TASK STATEMENT: What is needed is every line, exactly as given, from the line containing "Dryss over litt" through the end of the data below.

Page images and extracted text:
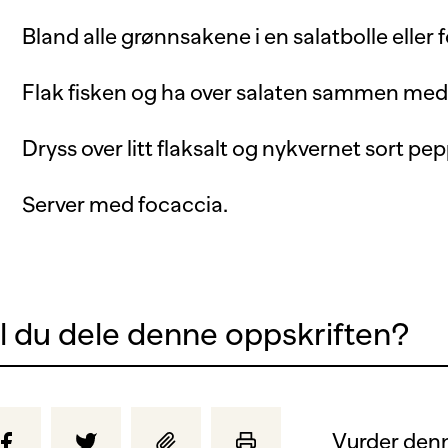
Bland alle grønnsakene i en salatbolle eller 
Flak fisken og ha over salaten sammen med 
Dryss over litt flaksalt og nykvernet sort pep
Server med focaccia.
il du dele denne oppskriften?
Vurder denn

SOLUTION:
Dryss over litt flaksalt og nykvernet sort pep
Server med focaccia.
il du dele denne oppskriften?
Vurder denn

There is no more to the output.